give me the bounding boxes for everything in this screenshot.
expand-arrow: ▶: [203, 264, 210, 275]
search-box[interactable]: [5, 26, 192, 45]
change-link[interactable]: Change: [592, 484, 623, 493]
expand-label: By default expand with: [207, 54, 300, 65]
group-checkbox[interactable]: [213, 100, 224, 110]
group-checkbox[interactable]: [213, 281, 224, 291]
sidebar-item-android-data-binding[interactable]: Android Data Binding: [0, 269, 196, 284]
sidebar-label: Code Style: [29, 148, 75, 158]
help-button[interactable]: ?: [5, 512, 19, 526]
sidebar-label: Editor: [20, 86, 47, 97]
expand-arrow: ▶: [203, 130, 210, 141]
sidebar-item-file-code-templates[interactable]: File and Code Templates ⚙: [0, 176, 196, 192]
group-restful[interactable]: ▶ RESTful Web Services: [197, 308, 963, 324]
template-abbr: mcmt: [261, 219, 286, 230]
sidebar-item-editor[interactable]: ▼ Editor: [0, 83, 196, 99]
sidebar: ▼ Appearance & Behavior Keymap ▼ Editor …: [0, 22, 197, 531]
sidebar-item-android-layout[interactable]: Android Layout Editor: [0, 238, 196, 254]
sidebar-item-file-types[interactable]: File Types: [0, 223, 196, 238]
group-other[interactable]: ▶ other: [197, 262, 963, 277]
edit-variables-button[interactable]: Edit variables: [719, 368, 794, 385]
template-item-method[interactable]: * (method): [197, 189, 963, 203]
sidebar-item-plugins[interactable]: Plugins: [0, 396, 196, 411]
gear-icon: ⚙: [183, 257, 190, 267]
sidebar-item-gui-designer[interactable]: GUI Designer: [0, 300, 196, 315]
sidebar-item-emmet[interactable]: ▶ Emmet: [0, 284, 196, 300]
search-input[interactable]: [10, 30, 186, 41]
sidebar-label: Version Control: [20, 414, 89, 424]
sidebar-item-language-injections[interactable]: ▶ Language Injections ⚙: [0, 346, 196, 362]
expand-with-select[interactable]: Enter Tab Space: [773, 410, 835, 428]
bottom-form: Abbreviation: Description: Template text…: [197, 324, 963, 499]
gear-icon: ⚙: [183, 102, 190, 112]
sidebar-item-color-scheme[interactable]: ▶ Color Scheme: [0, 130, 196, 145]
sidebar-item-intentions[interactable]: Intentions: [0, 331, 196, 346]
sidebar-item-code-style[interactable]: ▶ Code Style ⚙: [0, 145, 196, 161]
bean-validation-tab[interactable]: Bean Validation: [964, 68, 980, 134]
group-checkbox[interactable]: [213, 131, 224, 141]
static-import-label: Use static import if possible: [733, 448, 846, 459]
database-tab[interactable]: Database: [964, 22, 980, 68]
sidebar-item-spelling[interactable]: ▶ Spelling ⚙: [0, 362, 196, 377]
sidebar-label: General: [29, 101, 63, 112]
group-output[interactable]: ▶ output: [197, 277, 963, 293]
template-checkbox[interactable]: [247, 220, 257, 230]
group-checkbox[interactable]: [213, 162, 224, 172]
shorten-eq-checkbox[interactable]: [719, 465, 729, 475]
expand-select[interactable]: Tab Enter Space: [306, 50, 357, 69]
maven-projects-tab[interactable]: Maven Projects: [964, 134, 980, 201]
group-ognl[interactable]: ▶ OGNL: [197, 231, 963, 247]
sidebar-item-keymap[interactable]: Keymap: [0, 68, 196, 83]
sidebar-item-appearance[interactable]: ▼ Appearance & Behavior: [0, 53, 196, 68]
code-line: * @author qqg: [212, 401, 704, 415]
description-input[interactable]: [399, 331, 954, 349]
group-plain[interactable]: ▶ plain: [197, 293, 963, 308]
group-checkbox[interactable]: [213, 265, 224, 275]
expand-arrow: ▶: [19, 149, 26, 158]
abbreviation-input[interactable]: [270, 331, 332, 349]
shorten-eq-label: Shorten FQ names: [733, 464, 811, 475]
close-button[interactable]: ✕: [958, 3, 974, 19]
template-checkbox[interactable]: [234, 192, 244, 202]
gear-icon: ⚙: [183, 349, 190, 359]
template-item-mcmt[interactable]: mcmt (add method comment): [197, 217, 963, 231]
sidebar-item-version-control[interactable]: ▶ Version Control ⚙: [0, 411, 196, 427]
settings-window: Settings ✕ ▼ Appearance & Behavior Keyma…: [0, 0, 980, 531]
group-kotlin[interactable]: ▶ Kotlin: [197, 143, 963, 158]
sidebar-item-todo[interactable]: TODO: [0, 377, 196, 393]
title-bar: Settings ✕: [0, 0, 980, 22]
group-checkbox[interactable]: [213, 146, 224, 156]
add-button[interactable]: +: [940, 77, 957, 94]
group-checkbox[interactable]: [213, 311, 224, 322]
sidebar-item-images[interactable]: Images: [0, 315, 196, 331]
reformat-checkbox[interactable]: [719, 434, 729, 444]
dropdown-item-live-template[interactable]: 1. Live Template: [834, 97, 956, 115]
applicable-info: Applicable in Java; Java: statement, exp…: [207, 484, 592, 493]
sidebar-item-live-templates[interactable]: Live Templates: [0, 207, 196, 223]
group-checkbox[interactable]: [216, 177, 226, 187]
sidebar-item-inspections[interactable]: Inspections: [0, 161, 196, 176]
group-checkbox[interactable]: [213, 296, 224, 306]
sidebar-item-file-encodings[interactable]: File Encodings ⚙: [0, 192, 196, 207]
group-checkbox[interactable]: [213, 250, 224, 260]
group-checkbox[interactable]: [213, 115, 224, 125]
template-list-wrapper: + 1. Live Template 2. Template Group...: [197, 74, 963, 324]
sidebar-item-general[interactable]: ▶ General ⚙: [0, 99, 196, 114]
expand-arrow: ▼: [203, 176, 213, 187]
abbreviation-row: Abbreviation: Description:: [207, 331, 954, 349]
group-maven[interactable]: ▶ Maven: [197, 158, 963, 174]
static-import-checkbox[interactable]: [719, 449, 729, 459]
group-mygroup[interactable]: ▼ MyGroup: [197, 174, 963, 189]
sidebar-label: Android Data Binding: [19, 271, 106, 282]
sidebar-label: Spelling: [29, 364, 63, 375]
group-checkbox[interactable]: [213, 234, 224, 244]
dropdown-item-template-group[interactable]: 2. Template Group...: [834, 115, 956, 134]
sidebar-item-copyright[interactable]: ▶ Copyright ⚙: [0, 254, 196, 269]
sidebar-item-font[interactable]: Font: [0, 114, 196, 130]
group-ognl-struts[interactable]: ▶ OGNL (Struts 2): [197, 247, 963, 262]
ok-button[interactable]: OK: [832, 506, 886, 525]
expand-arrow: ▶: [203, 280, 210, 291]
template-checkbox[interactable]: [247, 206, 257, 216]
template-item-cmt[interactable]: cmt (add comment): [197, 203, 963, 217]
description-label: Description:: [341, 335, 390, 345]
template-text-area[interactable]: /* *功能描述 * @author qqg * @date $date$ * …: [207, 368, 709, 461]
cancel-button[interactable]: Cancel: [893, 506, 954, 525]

====

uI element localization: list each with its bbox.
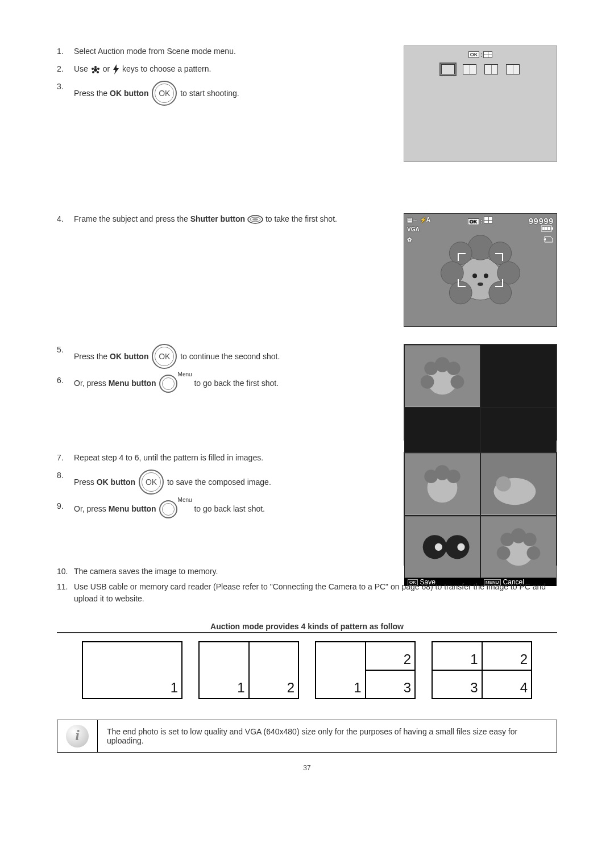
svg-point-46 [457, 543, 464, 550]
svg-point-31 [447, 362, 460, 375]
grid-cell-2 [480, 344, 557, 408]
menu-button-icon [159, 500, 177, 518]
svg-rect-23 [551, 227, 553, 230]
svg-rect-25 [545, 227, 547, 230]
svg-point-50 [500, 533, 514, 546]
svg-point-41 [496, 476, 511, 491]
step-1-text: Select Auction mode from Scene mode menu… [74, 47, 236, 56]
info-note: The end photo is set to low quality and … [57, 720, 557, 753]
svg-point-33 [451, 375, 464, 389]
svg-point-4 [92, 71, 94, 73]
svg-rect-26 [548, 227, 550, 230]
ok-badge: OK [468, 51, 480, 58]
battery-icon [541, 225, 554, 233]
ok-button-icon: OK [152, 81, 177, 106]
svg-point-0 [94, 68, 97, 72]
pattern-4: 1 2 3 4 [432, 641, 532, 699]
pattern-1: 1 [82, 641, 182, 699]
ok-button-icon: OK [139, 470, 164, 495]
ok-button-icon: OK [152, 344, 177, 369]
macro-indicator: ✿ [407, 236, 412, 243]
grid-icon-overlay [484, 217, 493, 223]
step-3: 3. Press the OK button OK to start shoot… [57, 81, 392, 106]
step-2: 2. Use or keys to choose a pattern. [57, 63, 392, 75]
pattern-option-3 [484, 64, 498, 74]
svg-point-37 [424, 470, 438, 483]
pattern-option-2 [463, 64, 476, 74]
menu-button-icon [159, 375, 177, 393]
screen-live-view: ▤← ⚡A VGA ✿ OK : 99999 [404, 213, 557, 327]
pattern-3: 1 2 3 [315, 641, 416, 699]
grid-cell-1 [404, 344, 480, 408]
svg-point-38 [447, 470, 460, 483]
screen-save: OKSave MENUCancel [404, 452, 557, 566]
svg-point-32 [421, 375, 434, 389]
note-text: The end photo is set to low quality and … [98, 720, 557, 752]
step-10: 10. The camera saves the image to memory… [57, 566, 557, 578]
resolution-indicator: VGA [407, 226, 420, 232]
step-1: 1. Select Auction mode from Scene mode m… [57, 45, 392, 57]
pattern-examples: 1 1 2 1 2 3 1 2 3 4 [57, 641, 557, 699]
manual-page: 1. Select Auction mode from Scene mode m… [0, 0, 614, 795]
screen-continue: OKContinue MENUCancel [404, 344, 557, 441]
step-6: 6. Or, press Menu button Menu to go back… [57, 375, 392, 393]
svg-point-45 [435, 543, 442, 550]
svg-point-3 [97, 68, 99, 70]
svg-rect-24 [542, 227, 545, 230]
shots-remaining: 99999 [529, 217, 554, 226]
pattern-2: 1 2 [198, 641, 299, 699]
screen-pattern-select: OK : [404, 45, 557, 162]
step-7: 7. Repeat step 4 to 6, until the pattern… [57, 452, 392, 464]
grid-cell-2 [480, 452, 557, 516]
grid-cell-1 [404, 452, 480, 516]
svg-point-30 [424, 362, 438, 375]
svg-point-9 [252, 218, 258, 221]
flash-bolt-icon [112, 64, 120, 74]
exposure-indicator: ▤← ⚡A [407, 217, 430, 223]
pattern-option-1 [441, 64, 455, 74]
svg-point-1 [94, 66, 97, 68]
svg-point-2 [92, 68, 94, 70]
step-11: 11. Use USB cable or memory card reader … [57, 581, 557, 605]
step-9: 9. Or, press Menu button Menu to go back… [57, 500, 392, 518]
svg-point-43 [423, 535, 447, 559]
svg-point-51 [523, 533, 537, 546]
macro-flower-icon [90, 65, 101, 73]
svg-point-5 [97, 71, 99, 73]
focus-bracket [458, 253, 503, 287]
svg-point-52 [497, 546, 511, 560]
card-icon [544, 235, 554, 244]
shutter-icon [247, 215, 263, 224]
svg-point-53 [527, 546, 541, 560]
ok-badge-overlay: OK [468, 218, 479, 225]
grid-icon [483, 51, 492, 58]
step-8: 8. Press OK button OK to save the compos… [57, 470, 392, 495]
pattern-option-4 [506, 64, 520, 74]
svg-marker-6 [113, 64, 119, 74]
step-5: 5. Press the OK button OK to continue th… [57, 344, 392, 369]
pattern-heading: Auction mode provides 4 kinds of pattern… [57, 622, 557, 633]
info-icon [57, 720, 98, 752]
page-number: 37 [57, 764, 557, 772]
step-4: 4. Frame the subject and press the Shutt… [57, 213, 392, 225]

====

If a line in the data holds the string "option", copy that line.

[Result]:
pattern-option-3 [484, 64, 498, 74]
pattern-option-2 [463, 64, 476, 74]
pattern-option-1 [441, 64, 455, 74]
pattern-option-4 [506, 64, 520, 74]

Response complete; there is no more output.